In Freedom Watch, Inc. v. Google Inc., decided today by D.C. Circuit Judges Judith Rogers, Thomas Griffith, and Raymond Randolph, Freedom Watch and Loomer sued “Google, Facebook, Twitter, and Apple … alleging that they conspired to suppress conservative political views.” No, said the court (correctly, in my view):
[A.] The plaintiffs’ First Amendment claim failed because “the First Amendment ‘prohibits only governmental abridgment of speech.’” (Recall that the First Amendment says “Congress shall …” and the Fourteenth Amendment says “No state shall ….”)
Freedom Watch contends that, because the Platforms provide an important forum for speech, they are engaged in state action. But, under [the Supreme Court’s 2019 decision in Manhattan Community Access Corp. v. Halleck], “a private entity who provides a forum for speech is not transformed by that fact alone into a state actor.”
[B.] The plaintiffs’ antitrust claim failed because there was no evidence of an anticompetitive behavior by platforms:
Freedom Watch argues that we should infer an agreement [in restraint of trade] primarily from the Platforms’ parallel behavior, as each company purportedly refused to provide certain services to Freedom Watch. But, as the district court explained, parallel conduct alone cannot support a claim under the Sherman Act. Freedom Watch puts forth two additional factors that it claims suggest conspiracy: that the Platforms are pursuing a revenue-losing strategy and that they are motivated by political goals. But Freedom Watch does not explain why either factor tends to show an unlawful conspiracy, rather than lawful independent action by the different Platforms.

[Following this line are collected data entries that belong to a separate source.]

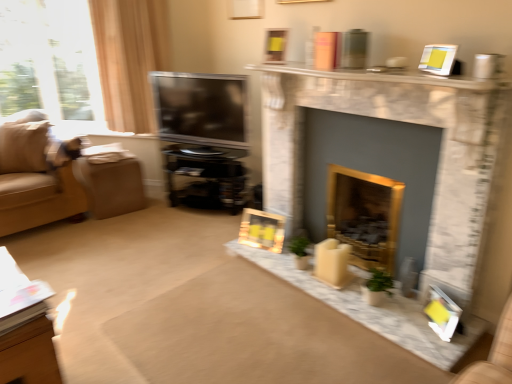 What are the coordinates of `vacant space to the left of matte white picture frame at lower right, which is counted as the first picture frame, starting from the front` in the screenshot? It's located at (407, 323). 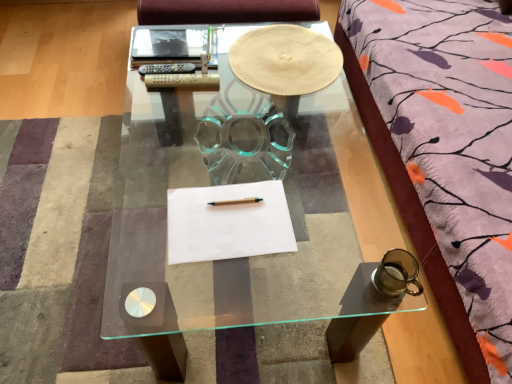 Identify the location of free space to the right of wooden pencil at center. This screenshot has height=384, width=512. (269, 210). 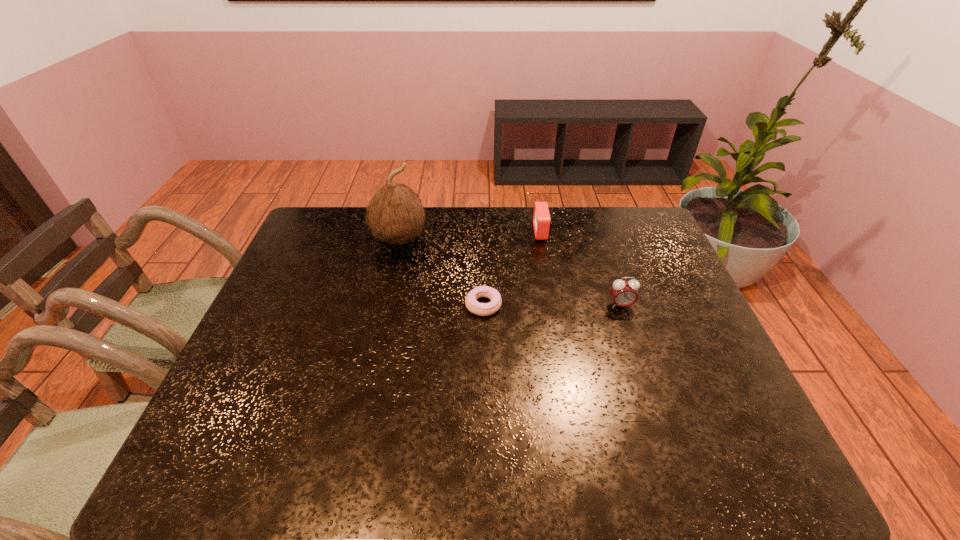 Identify the location of vacant space at the far left corner of the desktop. The image size is (960, 540). pyautogui.click(x=319, y=236).

Image resolution: width=960 pixels, height=540 pixels. In order to click on vacant space at the far right corner in this screenshot , I will do [x=627, y=237].

In the image, there is a desktop. At what (x,y) coordinates should I click in order to perform the action: click on vacant space at the near right corner. Please return your answer as a coordinate pair (x, y). The image size is (960, 540). Looking at the image, I should click on (708, 470).

Locate an element on the screen. The height and width of the screenshot is (540, 960). free area in between the nearer alarm clock and the coconut is located at coordinates (510, 272).

Find the location of a particular element. free point between the second object from right to left and the third object from right to left is located at coordinates click(x=513, y=268).

At what (x,y) coordinates should I click in order to perform the action: click on vacant space that is in between the nearer alarm clock and the doughnut. Please return your answer as a coordinate pair (x, y). Looking at the image, I should click on (552, 305).

Locate an element on the screen. The image size is (960, 540). free spot between the shortest object and the shorter alarm clock is located at coordinates (513, 268).

This screenshot has height=540, width=960. Find the location of `vacant space in between the farther alarm clock and the tallest object`. vacant space in between the farther alarm clock and the tallest object is located at coordinates (470, 235).

You are a GUI agent. You are given a task and a screenshot of the screen. Output one action in this format:
    pyautogui.click(x=<x>, y=<y>)
    Task: Click on the free point between the shortest object and the third tallest object
    The width and height of the screenshot is (960, 540).
    Given the screenshot: What is the action you would take?
    pyautogui.click(x=513, y=268)

At what (x,y) coordinates should I click in order to perform the action: click on vacant area between the third object from right to left and the rightmost object. Please return your answer as a coordinate pair (x, y). Looking at the image, I should click on (552, 305).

Freedom Watch’s [claim of monopolization] is also deficient. To state [such a claim,] … a complainant must allege that monopoly powers were acquired through “anticompetitive conduct.” The only anticompetitive conduct that Freedom Watch alleges (without supporting factual allegations) is that the Platforms conspired against it to suppress conservative content, but not that the Platforms conspired to acquire or maintain monopoly power. A [monopolization] claim requires the latter allegation.

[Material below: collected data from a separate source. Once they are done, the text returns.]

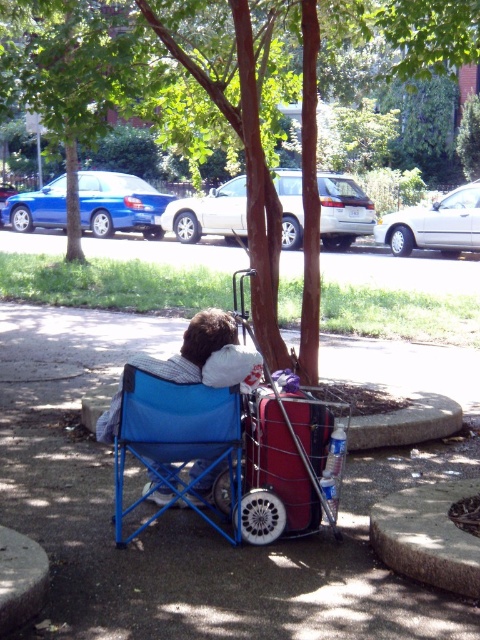 You are a park visitor who wants to take a photo of the green leafy tree at center and the blue fabric chair at center. Which object should you focus on first if you want to capture both in a single frame without moving the camera?

You should focus on the blue fabric chair at center first because it is shorter than the green leafy tree at center, allowing both to fit within the frame when positioned properly.

You are a photographer setting up a shot in the park. You have a camera that can only capture objects within a 1.5 meter width. You want to include both the green leafy tree at center and the blue fabric chair at center in your photo. Based on their widths, will both fit within the camera frame?

The green leafy tree at center might be wider than blue fabric chair at center. Since the camera can only capture 1.5 meters width, if the tree is wider than 1.5 meters, it won me be possible. However, if the tree is narrower, both could fit. The exact width isn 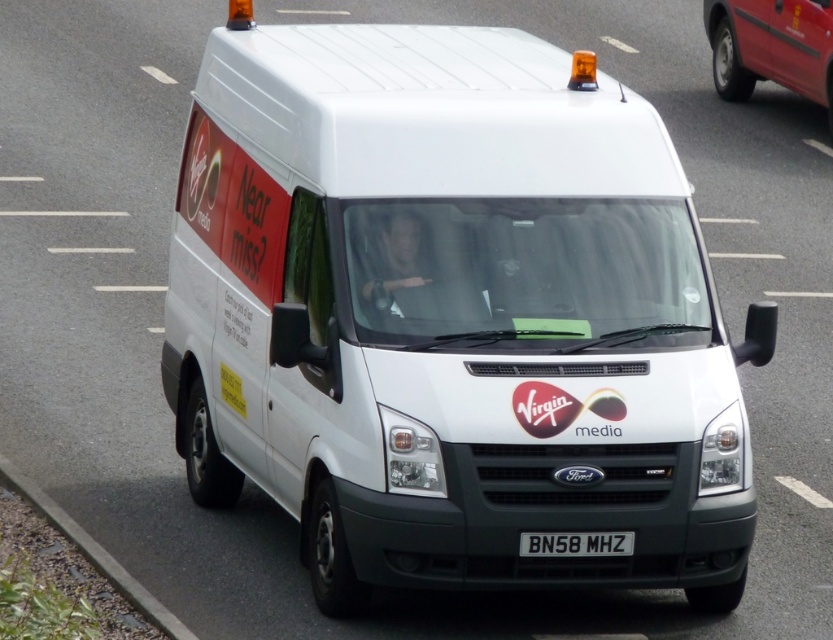 You are a driver approaching the intersection where the white Ford van is driving. There is a metallic red van at upper right at point (x=771, y=45). Can you see the metallic red van at upper right from your current position?

Yes, the metallic red van at upper right is located at point (x=771, y=45), which is visible from your current position as you approach the intersection.

You are a traffic officer observing two vehicles on a wet road. The white matte van at center is moving towards the metallic red van at upper right. Based on their sizes, which vehicle is more likely to be seen by an oncoming car from the opposite direction?

The white matte van at center is larger in size than metallic red van at upper right, so the white matte van at center is more likely to be seen by an oncoming car from the opposite direction due to its larger size.

Based on the scene description, where is the metallic red van at upper right located in the image?

The metallic red van at upper right is located at point (771, 45) in the image. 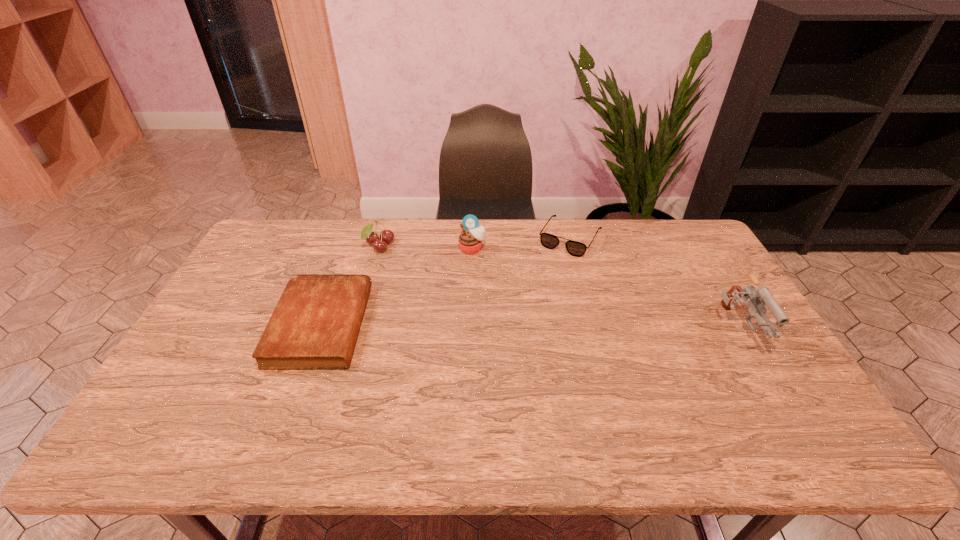 Find the location of a particular element. The width and height of the screenshot is (960, 540). vacant area that lies between the gun and the fourth object from left to right is located at coordinates (652, 284).

Locate an element on the screen. The image size is (960, 540). vacant space in between the muffin and the rightmost object is located at coordinates [603, 289].

Find the location of `vacant area that lies between the muffin and the cherry`. vacant area that lies between the muffin and the cherry is located at coordinates (426, 247).

Where is `vacant region between the muffin and the fourth object from left to right`? This screenshot has height=540, width=960. vacant region between the muffin and the fourth object from left to right is located at coordinates (521, 243).

The image size is (960, 540). Find the location of `free point between the rightmost object and the Bible`. free point between the rightmost object and the Bible is located at coordinates (527, 327).

You are a GUI agent. You are given a task and a screenshot of the screen. Output one action in this format:
    pyautogui.click(x=<x>, y=<y>)
    Task: Click on the free spot between the second object from right to left and the Bible
    The image size is (960, 540).
    Given the screenshot: What is the action you would take?
    pyautogui.click(x=445, y=281)

Image resolution: width=960 pixels, height=540 pixels. Find the location of `object that is the second closest to the fourth object from left to right`. object that is the second closest to the fourth object from left to right is located at coordinates (761, 296).

Point out which object is positioned as the fourth nearest to the rightmost object. Please provide its 2D coordinates. Your answer should be formatted as a tuple, i.e. [(x, y)], where the tuple contains the x and y coordinates of a point satisfying the conditions above.

[(315, 324)]

Where is `vacant space that satisfies the following two spatial constraints: 1. on the front side of the muffin; 2. on the right side of the cherry`? vacant space that satisfies the following two spatial constraints: 1. on the front side of the muffin; 2. on the right side of the cherry is located at coordinates (379, 248). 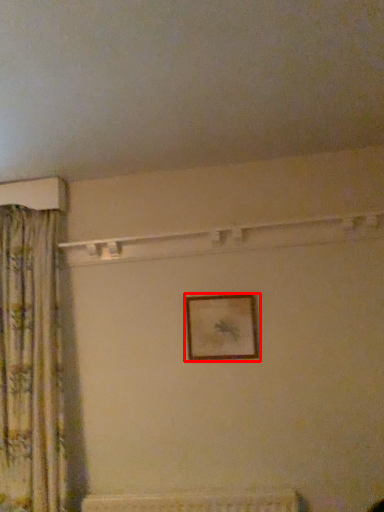 Question: Where is picture frame (annotated by the red box) located in relation to curtain in the image?

Choices:
 (A) left
 (B) right

Answer: (B)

[C.] The plaintiffs’ claim under D.C.’s public accommodation statute failed because the statute doesn’t apply to online service providers:
[T]he D.C. Human Rights Act … prohibits discrimination on the basis of political affiliation in “any place of public accommodations.” Relying on a D.C. Court of Appeals case interpreting that statute, U.S. Jaycees v. Bloomfield (D.C. 1981), the district court concluded that only physical places within the District of Columbia qualify as “places of public accommodation.” …

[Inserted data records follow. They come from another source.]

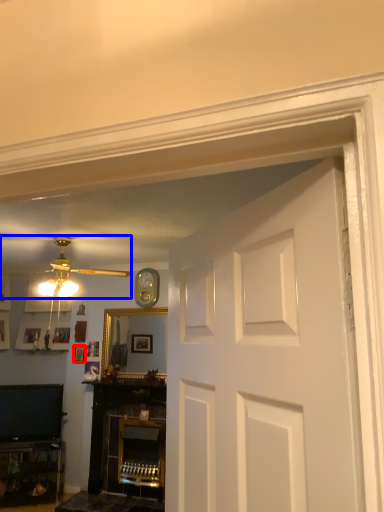 Question: Among these objects, which one is nearest to the camera, picture frame (highlighted by a red box) or ceiling fan (highlighted by a blue box)?

Choices:
 (A) picture frame
 (B) ceiling fan

Answer: (B) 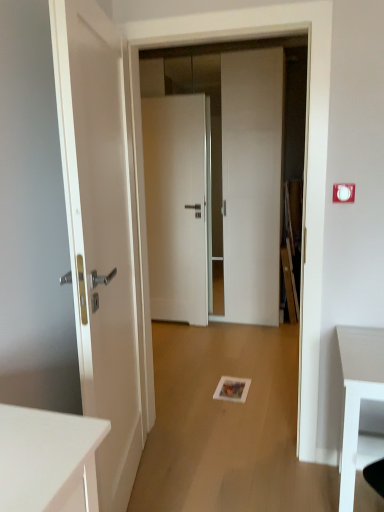 Question: Can you confirm if matte white door at left, which is counted as the 1th door, starting from the front, is shorter than white plastic electric outlet at upper right?

Choices:
 (A) no
 (B) yes

Answer: (A)

Question: Is matte white door at left, which is counted as the 1th door, starting from the front, at the right side of white plastic electric outlet at upper right?

Choices:
 (A) no
 (B) yes

Answer: (A)

Question: Can you confirm if matte white door at left, acting as the 3th door starting from the back, is wider than white plastic electric outlet at upper right?

Choices:
 (A) no
 (B) yes

Answer: (B)

Question: From the image's perspective, is matte white door at left, which is counted as the 1th door, starting from the front, under white plastic electric outlet at upper right?

Choices:
 (A) no
 (B) yes

Answer: (B)

Question: Is white plastic electric outlet at upper right surrounded by matte white door at left, acting as the 3th door starting from the back?

Choices:
 (A) no
 (B) yes

Answer: (A)

Question: Considering the relative sizes of matte white door at left, which is counted as the 1th door, starting from the front, and white plastic electric outlet at upper right in the image provided, is matte white door at left, which is counted as the 1th door, starting from the front, bigger than white plastic electric outlet at upper right?

Choices:
 (A) no
 (B) yes

Answer: (B)

Question: Considering the relative positions of white plastic electric outlet at upper right and matte white door at left, which is counted as the 1th door, starting from the front, in the image provided, is white plastic electric outlet at upper right to the left of matte white door at left, which is counted as the 1th door, starting from the front, from the viewer's perspective?

Choices:
 (A) yes
 (B) no

Answer: (B)

Question: Can you confirm if white plastic electric outlet at upper right is bigger than matte white door at left, which is counted as the 1th door, starting from the front?

Choices:
 (A) no
 (B) yes

Answer: (A)

Question: Would you say white plastic electric outlet at upper right is a long distance from matte white door at left, which is counted as the 1th door, starting from the front?

Choices:
 (A) yes
 (B) no

Answer: (A)

Question: Could matte white door at left, acting as the 3th door starting from the back, be considered to be inside white plastic electric outlet at upper right?

Choices:
 (A) yes
 (B) no

Answer: (B)

Question: Is white plastic electric outlet at upper right smaller than matte white door at left, which is counted as the 1th door, starting from the front?

Choices:
 (A) yes
 (B) no

Answer: (A)

Question: Is white plastic electric outlet at upper right shorter than matte white door at left, acting as the 3th door starting from the back?

Choices:
 (A) yes
 (B) no

Answer: (A)

Question: Considering the relative sizes of matte white door at left, acting as the 3th door starting from the back, and white glossy door at center, the second door when ordered from front to back, in the image provided, is matte white door at left, acting as the 3th door starting from the back, thinner than white glossy door at center, the second door when ordered from front to back,?

Choices:
 (A) yes
 (B) no

Answer: (A) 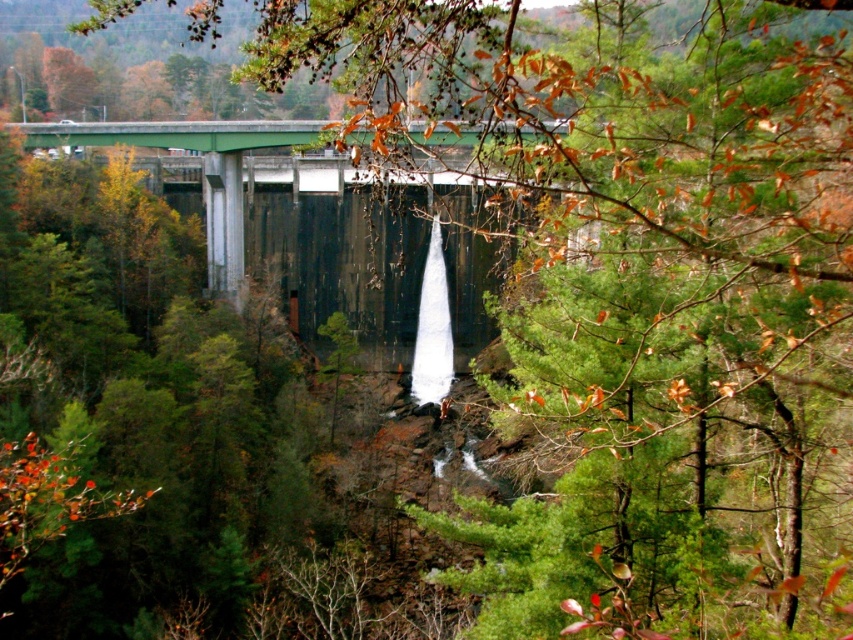 Question: Among these objects, which one is farthest from the camera?

Choices:
 (A) green concrete bridge at center
 (B) white frothy water at center

Answer: (B)

Question: Can you confirm if green concrete bridge at center is positioned to the left of white frothy water at center?

Choices:
 (A) yes
 (B) no

Answer: (A)

Question: Can you confirm if green concrete bridge at center is positioned to the left of white frothy water at center?

Choices:
 (A) no
 (B) yes

Answer: (B)

Question: Which point appears farthest from the camera in this image?

Choices:
 (A) (442, 397)
 (B) (322, 220)

Answer: (B)

Question: Which point is farther to the camera?

Choices:
 (A) green concrete bridge at center
 (B) white frothy water at center

Answer: (B)

Question: Is green concrete bridge at center further to camera compared to white frothy water at center?

Choices:
 (A) yes
 (B) no

Answer: (B) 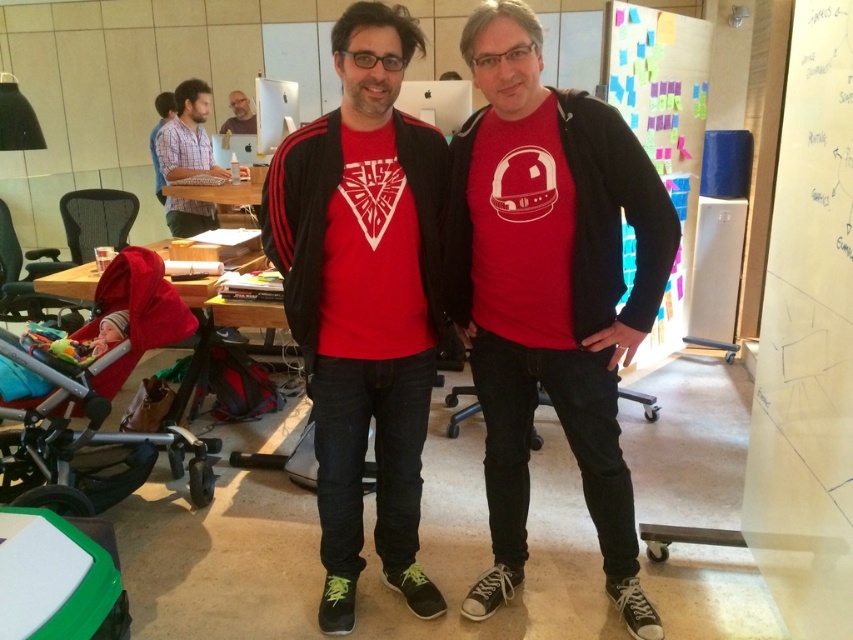 Question: Which point is closer to the camera taking this photo?

Choices:
 (A) (247, 106)
 (B) (331, 401)

Answer: (B)

Question: Is matte blue shirt at upper left below matte black laptop at upper left?

Choices:
 (A) yes
 (B) no

Answer: (A)

Question: Is matte blue shirt at upper left below matte black laptop at upper left?

Choices:
 (A) no
 (B) yes

Answer: (B)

On appeal, Freedom Watch contests the district court’s interpretation of “place of public accommodations.” It is joined by the District of Columbia, which submitted an amicus brief on this issue. The District of Columbia argues that the district court’s reliance on Jaycees is misplaced. It contends that Jaycees is not authoritative because it was a decision on a preliminary injunction rather than a final decision on the merits and that the D.C. Commission on Human Rights has interpreted the Human Rights Act to reject a physical location requirement, Pool & Geller v. Boy Scouts of America, Nos. 93-030-(PA) & 93-031-(PA) (D.C. Comm’n on Human Rights June 18, 2001).
When interpreting D.C. law, we strive “to achieve the same outcome we believe would result if the District of Columbia Court of Appeals considered this case.” The D.C. Court of Appeals in Jaycees held that “places of public accommodation” under the D.C. Human Rights Act must operate from a “particular place.” … The Pool & Geller decision does not alter this analysis because the D.C. Court of Appeals reversed the Commission’s decision, although it explicitly declined in that case to consider what qualified as a “place of public accommodation.”
I would add that the D.C. ban on discrimination based on “political affiliation” in places of public accommodations is limited to discrimination based on “belonging to or endorsing any political party.” Discrimination on mere ideological beliefs is not covered, as the D.C. Court of Appeals expressly held in Blodgett v. University Club (D.C. 2007).
I also think that 47 U.S.C. § 230 would preclude liability for service providers’ decision to block material that they view as offensive. And I think (though here matters are less firmly established) that state and D.C. public accommodations laws can’t apply to this fundamentally interstate medium, given the dormant Commerce Clause. But the court didn’t have occasion to reach those questions.